= ACTIVITY =
Which lines make up the answer? Those from the line with "khách hàng trong" through the end of the data; reproduce them exactly.

**********

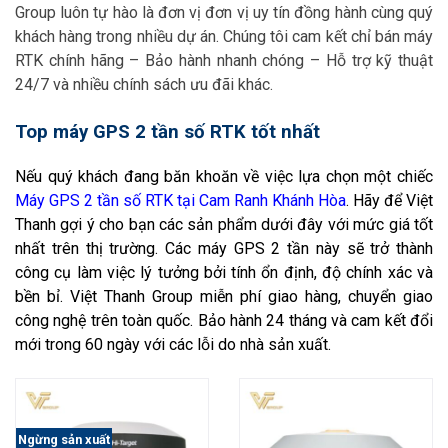
Group luôn tự hào là đơn vị đơn vị uy tín đồng hành cùng quý
khách hàng trong nhiều dự án. Chúng tôi cam kết chỉ bán máy
RTK chính hãng – Bảo hành nhanh chóng – Hỗ trợ kỹ thuật
24/7 và nhiều chính sách ưu đãi khác.
Top máy GPS 2 tần số RTK tốt nhất
Nếu quý khách đang băn khoăn về việc lựa chọn một chiếc
Máy GPS 2 tần số RTK tại Cam Ranh Khánh Hòa
. Hãy để Việt
Thanh
gợi ý cho bạn các sản phẩm dưới đây với mức giá tốt
nhất trên thị trường. Các máy GPS 2 tần này sẽ trở thành
công cụ làm việc lý tưởng bởi tính ổn định, độ chính xác và
bền bỉ. Việt Thanh Group miễn phí giao hàng, chuyển giao
công nghệ trên toàn quốc. Bảo hành 24 tháng và cam kết đổi
mới trong 60 ngày với các lỗi do nhà sản xuất.
Ngừng sản xuất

**********

= WRITTEN RESPONSE =
khách hàng trong nhiều dự án. Chúng tôi cam kết chỉ bán máy
RTK chính hãng – Bảo hành nhanh chóng – Hỗ trợ kỹ thuật
24/7 và nhiều chính sách ưu đãi khác.
Top máy GPS 2 tần số RTK tốt nhất
Nếu quý khách đang băn khoăn về việc lựa chọn một chiếc
Máy GPS 2 tần số RTK tại Cam Ranh Khánh Hòa
. Hãy để Việt
Thanh
gợi ý cho bạn các sản phẩm dưới đây với mức giá tốt
nhất trên thị trường. Các máy GPS 2 tần này sẽ trở thành
công cụ làm việc lý tưởng bởi tính ổn định, độ chính xác và
bền bỉ. Việt Thanh Group miễn phí giao hàng, chuyển giao
công nghệ trên toàn quốc. Bảo hành 24 tháng và cam kết đổi
mới trong 60 ngày với các lỗi do nhà sản xuất.
Ngừng sản xuất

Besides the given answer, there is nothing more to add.